Thread 2: ThreadPoolExecutor-0_1 ddd
intense_calculation() ThreadPoolExecutor-0_1 eee
Thread 2: ThreadPoolExecutor-0_1 eee
intense_calculation() ThreadPoolExecutor-0_1 fff
Thread 2: ThreadPoolExecutor-0_1 fff
intense_calculation() ThreadPoolExecutor-0_1 ggg
Thread 2: ThreadPoolExecutor-0_1 ggg
intense_calculation() ThreadPoolExecutor-0_1 hhh
Thread 2: ThreadPoolExecutor-0_1 hhh
intense_calculation() ThreadPoolExecutor-0_1 iii
Thread 2: ThreadPoolExecutor-0_1 iii
Thread 2 done!
2つのスレッドに処理を投げた後、コード一番下のメインスレッドのfor文が実行されているのが見て取れます。
observe_on() の利用
2つ目のスレッドの ops.subscribe_on(pool_scheduler)

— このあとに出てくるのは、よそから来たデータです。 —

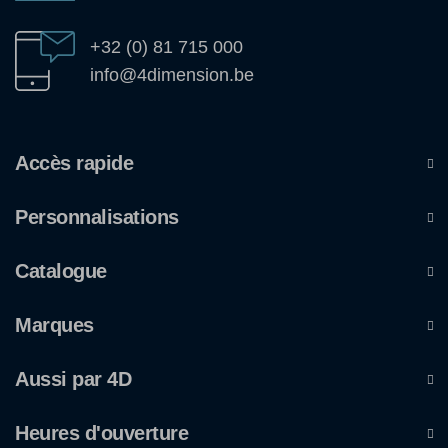
+32 (0) 81 715 000
info@4dimension.be
Accès rapide
Personnalisations
Catalogue
Marques
Aussi par 4D
Heures d'ouverture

を ops.observe_on(pool_scheduler)
に変えると、以下のような実行結果になります。
$python rxpy_multithread.py
[optimal_thread_count: 8]
Start
intense_calculation() ThreadPoolExecutor-0_0 Alpha
intense_calculation() MainThread aaa
intense_calculation() MainThread bbb
Thread 2: ThreadPoolExecutor-0_1 aaa
Thread 1: ThreadPoolExecutor-0_0 Alpha
intense_calculation() ThreadPoolExecutor-0_0 Beta
Thread 1: ThreadPoolExecutor-0_0 Beta
intense_calculation() ThreadPoolExecutor-0_0 Gamma
intense_calculation() MainThread ccc
Thread 2: ThreadPoolExecutor-0_1 bbb
Thread 1: ThreadPoolExecutor-0_0 Gamma
intense_calculation() ThreadPoolExecutor-0_0 Delta
intense_calculation() MainThread ddd
Thread 2: ThreadPoolExecutor-0_3 ccc
intense_calculation() MainThread eee
Thread 2: ThreadPoolExecutor-0_1 ddd
Thread 1: ThreadPoolExecutor-0_0 Delta
intense_calculation() ThreadPoolExecutor-0_0 Epsilon
Thread 1: ThreadPoolExecutor-0_0 Epsilon
Thread 1 done!
intense_calculation() MainThread fff
Thread 2: ThreadPoolExecutor-0_5 eee
intense_calculation() MainThread ggg
Thread 2: ThreadPoolExecutor-0_3 fff
intense_calculation() MainThread hhh
Thread 2: ThreadPoolExecutor-0_7 ggg
intense_calculation() MainThread iii
Thread 2: ThreadPoolExecutor-0_2 hhh
MainThread 0
MainThread 1
MainThread 2
MainThread 3
MainThread 4
MainThread 5
MainThread 6
MainThread 7
MainThread 8
MainThread 9
Thread 2: ThreadPoolExecutor-0_5 iii
先ほど、最初に実行されていたメインスレッドのfor文は最後の方で実行されました。
この理由は、observe_on()の仕様によるものです。observe_on() は、それ以降のOperatorsの処理をスレッドプールで処理します。
したがって、その上にあるOperatorsの処理(今回のコードだと ops.map(lambda s: intense_calculation(s))
)はメインスレッドで実行しています。したがって、全てmapし終えるまで
observe_on()とsubscribe_on()はどのスレッドに処理させるかを考慮して使い分ける必要があります。